What is a common cause of sensorineural hearing loss?
- A. Otitis media
- B. Temporal bone fractures
- C. Otitis externa
- D. Vascular conditions
Correct Answer: D
Rationale: Vascular conditions impair blood supply to the cochlea, causing sensorineural hearing loss.
After an open lung biopsy, a nurse assesses a client. Which assessment finding is matched with the correct intervention?
- A. Client states he is dizzy. Nurse applies oxygen and pulse oximetry.
- B. Client's HR is 55 beats/min. Nurse withholds pain medication.
- C. Client has reduced breath sounds. Nurse calls the physician immediately.
- D. Client's RR is 18 breaths/min. Nurse decreases the oxygen flow rate.
Correct Answer: C
Rationale: The correct answer is C because reduced breath sounds after an open lung biopsy could indicate a potential complication like pneumothorax. In this situation, it is crucial for the nurse to call the physician immediately for further assessment and intervention. This prompt action can help prevent worsening of the client's condition and ensure timely treatment.
Choice A is incorrect because applying oxygen and pulse oximetry is not directly addressing the potential complication of reduced breath sounds.

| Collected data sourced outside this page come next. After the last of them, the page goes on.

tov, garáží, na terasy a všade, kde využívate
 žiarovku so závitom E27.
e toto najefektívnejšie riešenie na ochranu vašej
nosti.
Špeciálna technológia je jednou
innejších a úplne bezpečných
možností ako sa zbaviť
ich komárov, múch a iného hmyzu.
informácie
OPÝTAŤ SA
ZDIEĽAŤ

Choice B is incorrect because withholding pain medication based solely on a low heart rate is not appropriate without further assessment. Choice D is incorrect because decreasing oxygen flow rate without proper assessment could be harmful if the client is experiencing respiratory distress.

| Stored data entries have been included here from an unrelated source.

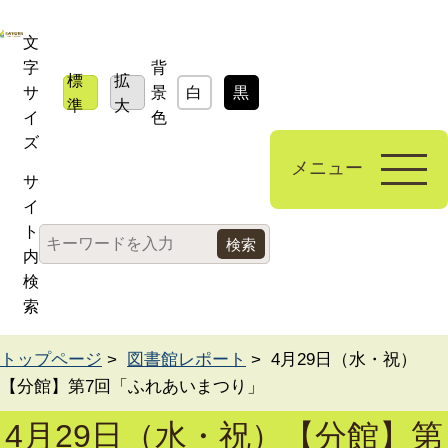
文
字
背
標
拡
サ
景
白
黒
青
準
大
イ
色
ズ
メニュー
サ
イ
ト
内
検
索
トップページ
>
図書館レポート
> 4月29日（水・祝）
【分館】第7回「ふれあいまつり」
4月29日（水・祝）【分館】第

When caring for a client with acute renal failure, which laboratory value is most important to monitor?
- A. Serum sodium
- B. Serum potassium
- C. Serum calcium
- D. Serum chloride
Correct Answer: B
Rationale: The correct answer is B: Serum potassium. In acute renal failure, impaired kidney function can lead to electrolyte imbalances, especially hyperkalemia which can be life-threatening. Monitoring serum potassium levels is crucial to prevent cardiac complications. Serum sodium (A) may be altered, but potassium is more critical. Serum calcium (C) and chloride (D) levels are important but not as directly impacted in acute renal failure compared to potassium.